If you think chan_sip may compromise that, we’d need the same backtraces, here, to have a chance of understanding the problem.

The only true fix for a segmentation violation is to fix the source code. Anything else is just a question of avoiding the situation that caused it.

Hmm…
Thats unfortunate.
But does it even matter if its chan_sip or pjsip?
Doesn’t pjsip also use app_queue…? Maybe i need to fall back to different options instead of app_queue…
I don’t know if theres any alternatives(?)

The app_queue module uses whatever channels you configure, chan_sip or chan_pjsip based. There is insufficient information to know where the issue really is.

Good to know,

is there any specific Information I could provide you with that would help identify the issue?
Here’s whats in the console before the crash:

Added interface 'SIP/12' to queue 'zentrale'
    -- Registered SIP '11' at 192.168.1.124:42350
[Apr 22 13:34:37] NOTICE[3473]: chan_sip.c:25011 handle_response_peerpoke: Peer '11' is now Reachable. (489ms / 2000ms)
    -- Registered SIP '12' at 192.168.1.169:57589
[Apr 22 13:34:48] NOTICE[3473]: chan_sip.c:25011 handle_response_peerpoke: Peer '12' is now Reachable. (148ms / 2000ms)
  == Using SIP RTP CoS mark 5
       > 0xd91700 -- Strict RTP learning after remote address set to: 192.168.1.124:38597
    -- Executing [425@amt:1] Answer("SIP/11-00000000", "") in new stack
    -- Executing [425@amt:2] Wait("SIP/11-00000000", "1") in new stack
       > 0xd91700 -- Strict RTP switching to RTP target address 192.168.1.124:38597 as source
    -- Executing [425@amt:3] NoOp("SIP/11-00000000", "Zentrale an Warteschlange") in new stack
    -- Executing [425@amt:4] Goto("SIP/11-00000000", "queue,zentrale,1") in new stack
    -- Goto (queue,zentrale,1)
    -- Executing [zentrale@queue:1] Answer("SIP/11-00000000", "") in new stack
    -- Executing [zentrale@queue:2] Wait("SIP/11-00000000", "2") in new stack
    -- Executing [zentrale@queue:3] Playback("SIP/11-00000000", "/mnt/usb/ansagen/ansage11") in new stack
    -- Executing [zentrale@queue:4] Queue("SIP/11-00000000", "zentrale,tT,,120") in new stack
  == Using SIP RTP CoS mark 5
    -- Called SIP/12
    -- SIP/12-00000001 connected line has changed.
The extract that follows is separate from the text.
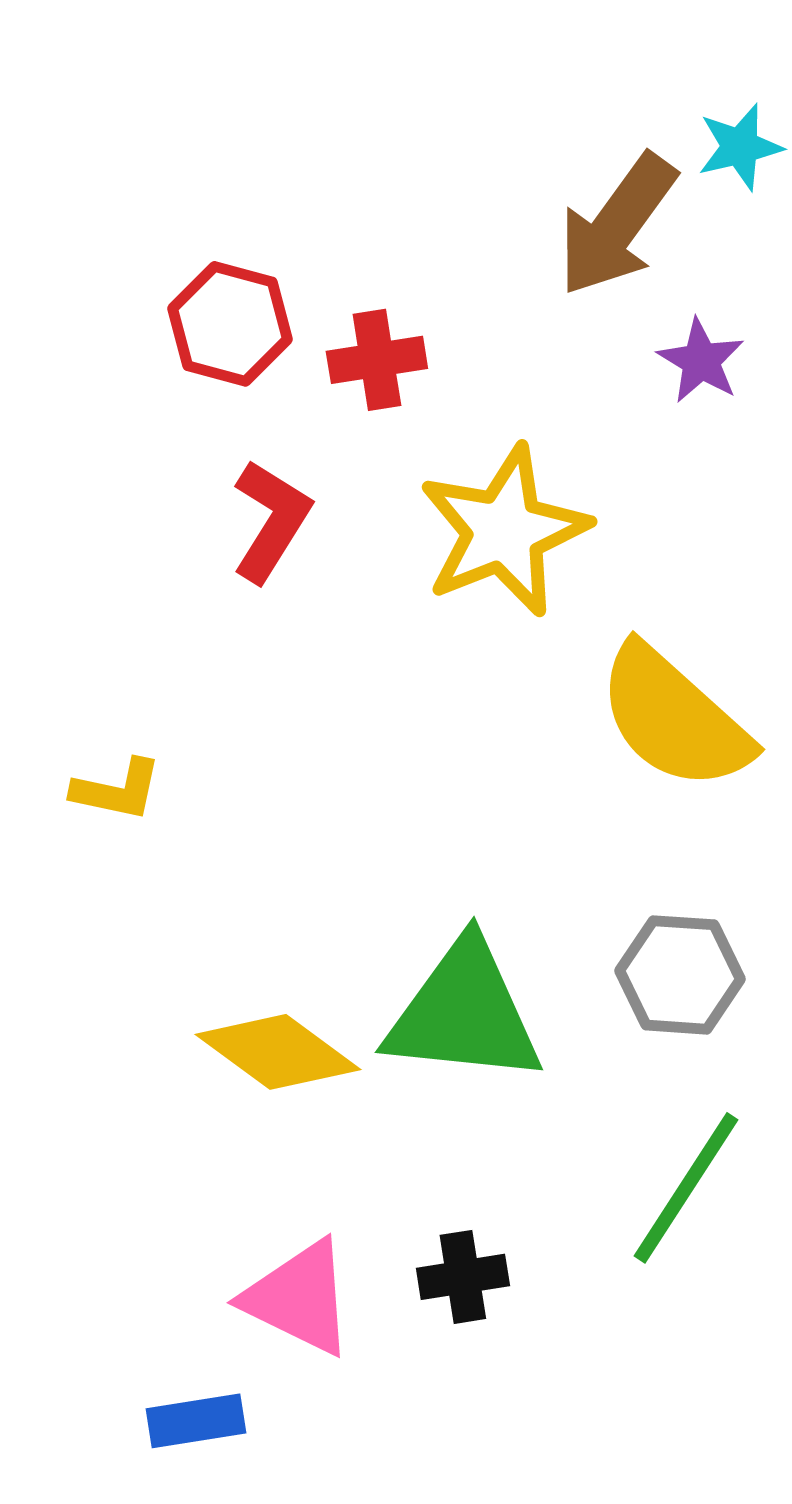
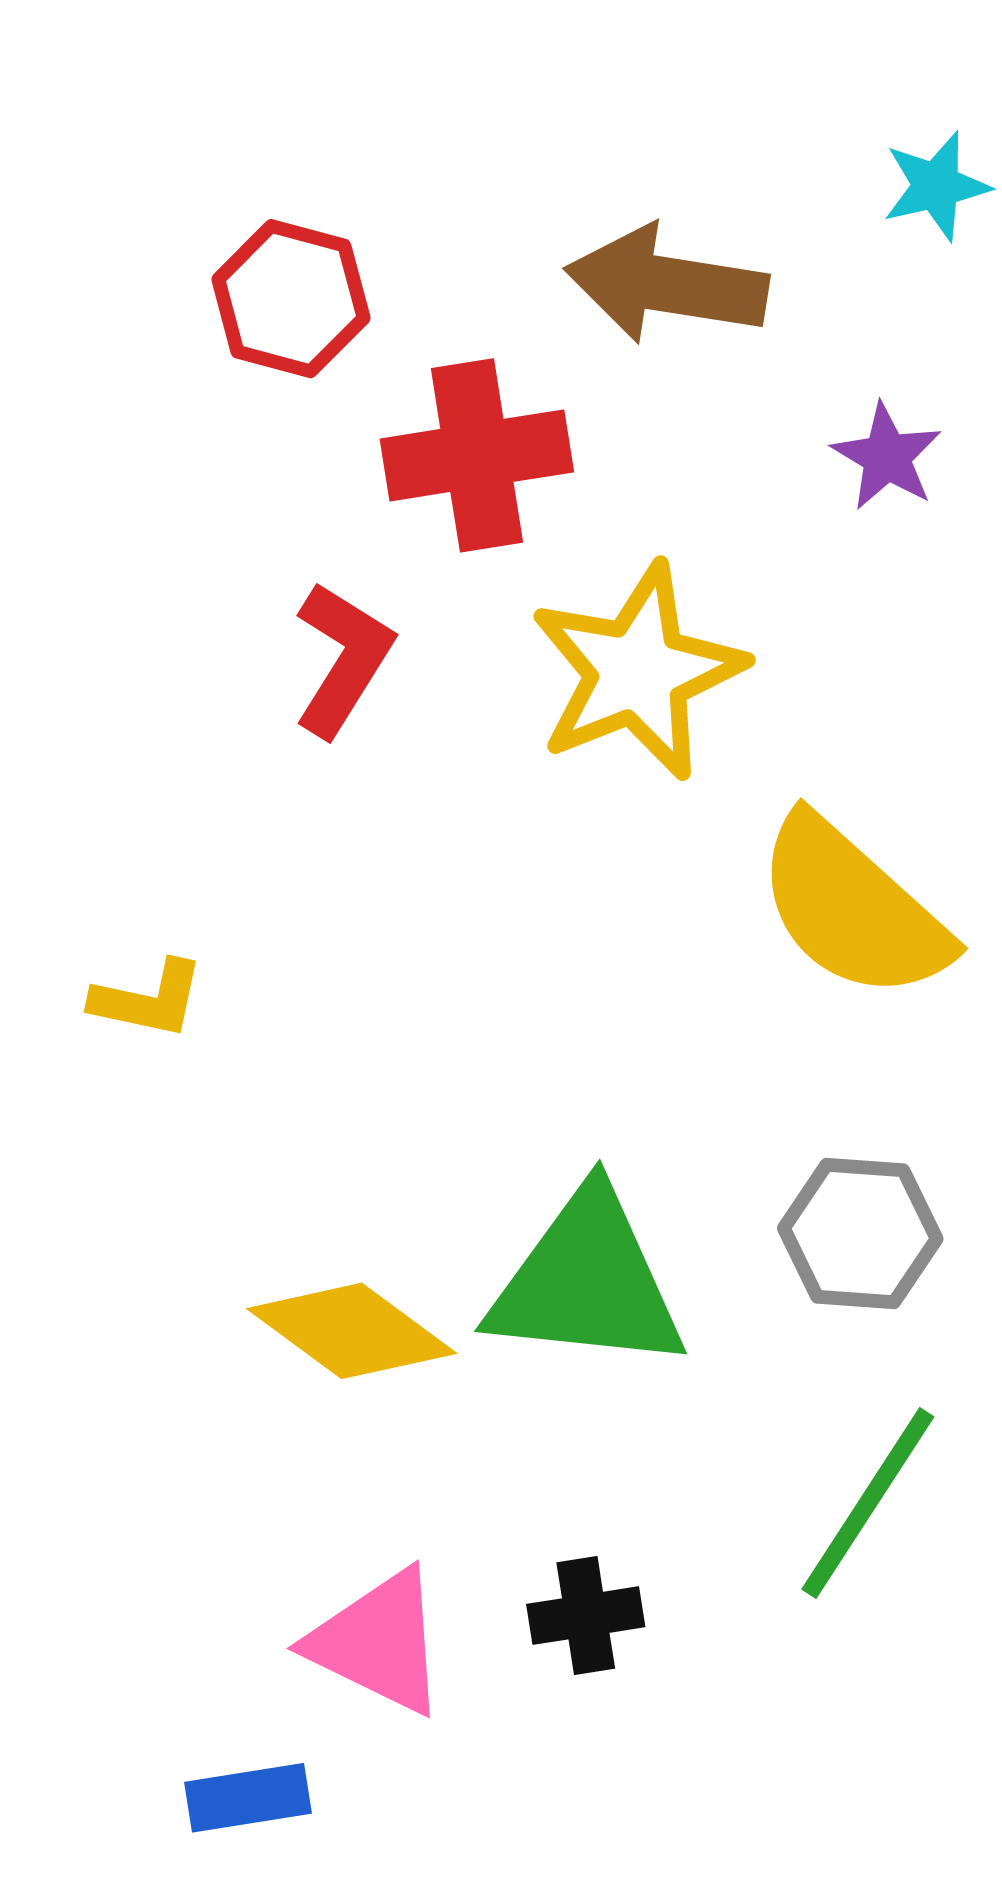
brown arrow: (617, 225) -> (667, 285), moved, turned 63
red hexagon: (230, 324) -> (291, 299), moved
red cross: (377, 360) -> (477, 455), size x1.5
Saving it until answer for SIP/11-00000000
    -- SIP/12-00000001 is ringing
       > 0xd91700 -- Strict RTP learning complete - Locking on source address 192.168.1.124:38597
       > 0x76e43630 -- Strict RTP learning after remote address set to: 192.168.1.169:7276
    -- SIP/12-00000001 connected line has changed. Saving it until answer for SIP/11-00000000
    -- SIP/12-00000001 answered SIP/11-00000000
OpenWrt*CLI> 
Disconnected from Asterisk server
Asterisk cleanly ending (0).
Executing last minute cleanups

Thanks!!

A backtrace would be required. We provide instructions:

https://docs.asterisk.org/Development/Debugging/Getting-a-Backtrace/?h=backtrace

But no idea if they are applicable or work for such an environment.
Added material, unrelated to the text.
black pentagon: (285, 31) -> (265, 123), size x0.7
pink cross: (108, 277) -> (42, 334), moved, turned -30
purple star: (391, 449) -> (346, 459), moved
The problem with segmentation violation is that the initial corruption may not have occurred close to the failure. Sometimes it even happens on another thread.

Okay so Update:

I took the small learning curve to setup the same rough structure with pjsip.
Same problem, as soon as I pick up a call from a queue asterisk crashes:

[ 4168.760322] do_page_fault(): sending SIGSEGV to asterisk for invalid read access from 00000001
[ 4168.769157] epc = 77356b3c in libc.so.6[772b0000+1b3000]
[ 4168.774603] ra = 77873ced in libjansson.so.4.14.0[77870000+9000]

Doesn’t seem like thats the problem then, or at least not the main one.

Unfortunately OpenWRT doesn’t seem to do backtraces or useful coredumps…

Seems like the queues just dont want to work on ath79/mips_24kc anymore.

I’ll try a bit more and if it doesn’t work I’ll have to abandon this project for a while.

Will update if I do find out anything else!

You need to the full backtrace, it is the contents of the parameters and variables that will give a clue as to what is going wrong.